(DATA EXCERPTS Opens)

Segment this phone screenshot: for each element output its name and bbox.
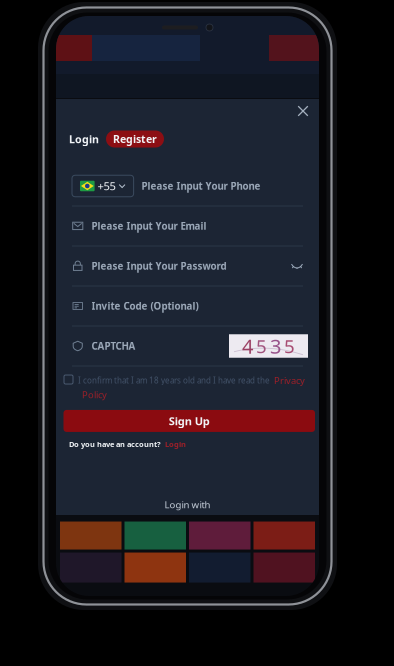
button[interactable]: Show password xyxy=(291,262,303,270)
staticText: +55 xyxy=(98,178,116,194)
staticText: Policy xyxy=(82,388,107,401)
staticText: CAPTCHA xyxy=(92,339,136,353)
staticText: Login xyxy=(69,132,99,146)
staticText: Please Input Your Email xyxy=(92,219,206,233)
staticText: 5 xyxy=(284,333,295,359)
staticText: 5 xyxy=(256,333,267,359)
staticText: Login xyxy=(165,439,186,449)
staticText: Do you have an account? xyxy=(69,439,161,449)
staticText: 3 xyxy=(270,332,281,360)
staticText: Sign Up xyxy=(169,413,210,428)
staticText: Register xyxy=(113,132,157,146)
staticText: Please Input Your Phone xyxy=(142,179,261,193)
staticText: Please Input Your Password xyxy=(92,259,226,273)
staticText: 4 xyxy=(242,332,253,360)
staticText: I confirm that I am 18 years old and I h… xyxy=(78,375,270,386)
button[interactable]: Sign Up xyxy=(64,410,315,432)
button[interactable]: Close xyxy=(291,99,315,123)
button[interactable]: Refresh captcha xyxy=(229,334,308,358)
button[interactable]: Register xyxy=(106,130,164,148)
button[interactable]: +55 xyxy=(72,175,134,197)
button[interactable]: Login xyxy=(165,439,186,449)
button[interactable]: Login xyxy=(69,128,99,150)
staticText: Login with xyxy=(164,498,210,511)
staticText: Privacy xyxy=(274,374,305,387)
staticText: Invite Code (Optional) xyxy=(92,299,198,313)
button[interactable]: I confirm that I am 18 years old and I h… xyxy=(56,366,322,401)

(DATA EXCERPTS Closes)

Examine the records above and give the number of lines in which the string "that" appears, with no other words.

2